Gold Price Forecast Weekly: Safe-Haven Flows Keep XAU on Course Toward $4,000+
Even if there is still short-term volatility following the Fed's latest rate cut, gold is still on an upward long-term trend due to strong..

Quick overview
- Gold is on a long-term upward trajectory due to strong safe-haven demand and central-bank buying, despite short-term volatility following the Fed's rate cut.
- The recent Fed rate cut led to a rally in gold prices, which briefly reached a record high before a profit-taking dip.
- Investor confidence in gold is reflected in a significant spike in ETF inflows, the strongest in three years, amid ongoing market anxiety.
- Central-bank accumulation and geopolitical risks continue to support gold's demand, with analysts predicting a gradual push toward the $4,000 mark.
Live GOLD Chart
Even if there is still short-term volatility following the Fed’s latest rate cut, gold is still on an upward long-term trend due to strong central bank purchases and ongoing safe-haven demand.

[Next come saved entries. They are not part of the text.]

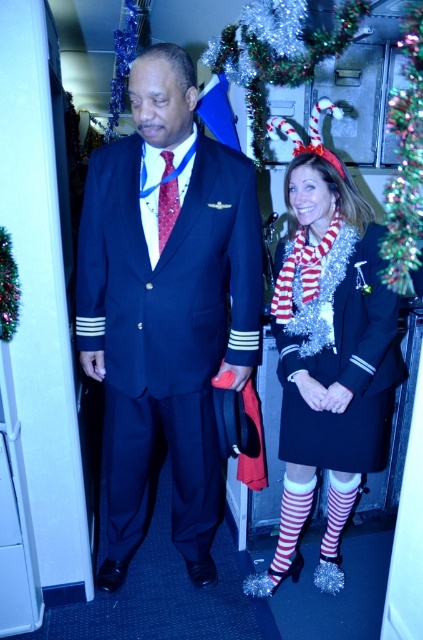 Question: Which point is closer to the camera taking this photo?

Choices:
 (A) (395, 340)
 (B) (247, 220)

Answer: (B)

Question: Which of the following is the farthest from the observer?

Choices:
 (A) (334, 282)
 (B) (305, 312)
 (C) (198, 278)

Answer: (B)

Question: Which point appears closest to the camera in this image?

Choices:
 (A) (362, 419)
 (B) (335, 285)
 (C) (109, 572)

Answer: (B)

Question: Can you confirm if shiny dark blue suit at center is positioned to the left of shiny silver dress at center?

Choices:
 (A) no
 (B) yes

Answer: (B)

Question: Does red and white striped stockings at right appear over shiny silver dress at center?

Choices:
 (A) yes
 (B) no

Answer: (B)

Question: From the image, what is the correct spatial relationship of shiny dark blue suit at center in relation to red and white striped stockings at right?

Choices:
 (A) below
 (B) above

Answer: (B) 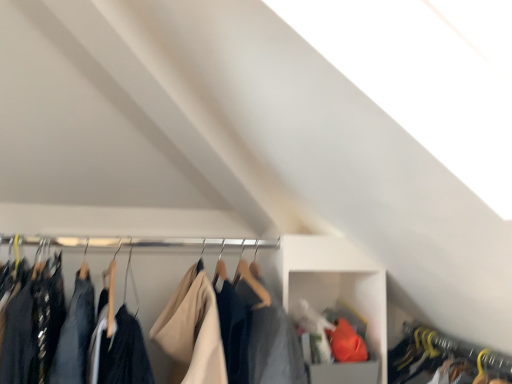 What is the approximate width of white plastic cabinet at center?

The width of white plastic cabinet at center is 43.55 centimeters.

Measure the distance between point [317,265] and camera.

The distance of point [317,265] from camera is 4.82 feet.

Identify the location of yellow hanger at lower right, which is the first closet from right to left. (459, 350).

Can you see dark blue fabric at center, the second closet when ordered from right to left, touching white plastic cabinet at center?

No, dark blue fabric at center, the second closet when ordered from right to left, is not in contact with white plastic cabinet at center.

From a real-world perspective, which is physically below, dark blue fabric at center, the second closet when ordered from right to left, or white plastic cabinet at center?

white plastic cabinet at center is physically lower.

Between dark blue fabric at center, placed as the first closet when sorted from left to right, and white plastic cabinet at center, which one appears on the left side from the viewer's perspective?

Positioned to the left is dark blue fabric at center, placed as the first closet when sorted from left to right.

Is dark blue fabric at center, placed as the first closet when sorted from left to right, facing away from white plastic cabinet at center?

No, dark blue fabric at center, placed as the first closet when sorted from left to right, is not facing away from white plastic cabinet at center.

Does white plastic cabinet at center have a larger size compared to dark blue fabric at center, placed as the first closet when sorted from left to right?

No.

Looking at this image, is white plastic cabinet at center oriented towards dark blue fabric at center, the second closet when ordered from right to left?

No, white plastic cabinet at center is not aimed at dark blue fabric at center, the second closet when ordered from right to left.

This screenshot has height=384, width=512. I want to click on cabinet behind the dark blue fabric at center, the second closet when ordered from right to left, so click(336, 284).

From a real-world perspective, does white plastic cabinet at center sit lower than dark blue fabric at center, the second closet when ordered from right to left?

Yes, from a real-world perspective, white plastic cabinet at center is below dark blue fabric at center, the second closet when ordered from right to left.

Is dark blue fabric at center, the second closet when ordered from right to left, aimed at yellow hanger at lower right, which is the 2th closet from left to right?

No, dark blue fabric at center, the second closet when ordered from right to left, is not oriented towards yellow hanger at lower right, which is the 2th closet from left to right.

Who is smaller, dark blue fabric at center, placed as the first closet when sorted from left to right, or yellow hanger at lower right, which is the 2th closet from left to right?

Smaller between the two is yellow hanger at lower right, which is the 2th closet from left to right.

Considering their positions, is dark blue fabric at center, the second closet when ordered from right to left, located in front of or behind yellow hanger at lower right, which is the 2th closet from left to right?

In the image, dark blue fabric at center, the second closet when ordered from right to left, appears in front of yellow hanger at lower right, which is the 2th closet from left to right.

How different are the orientations of yellow hanger at lower right, which is the 2th closet from left to right, and dark blue fabric at center, the second closet when ordered from right to left, in degrees?

92 degrees.

Relative to dark blue fabric at center, the second closet when ordered from right to left, is yellow hanger at lower right, which is the 2th closet from left to right, in front or behind?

Fed Cut Sparks Rally, Then a Profit-Taking Dip
Gold’s rally accelerated after the Federal Reserve trimmed rates by 25 basis points to 4.25% in September. Prices initially climbed above $3,700, only to see a swift pullback to $3,627 as traders took profits. However, renewed buying momentum quickly returned, briefly lifting prices to a fresh record high of $3,896 last week.
A key driver behind this surge was the **spike in gold ETF inflows—the strongest in three years—**signaling revived investor confidence in bullion’s staying power.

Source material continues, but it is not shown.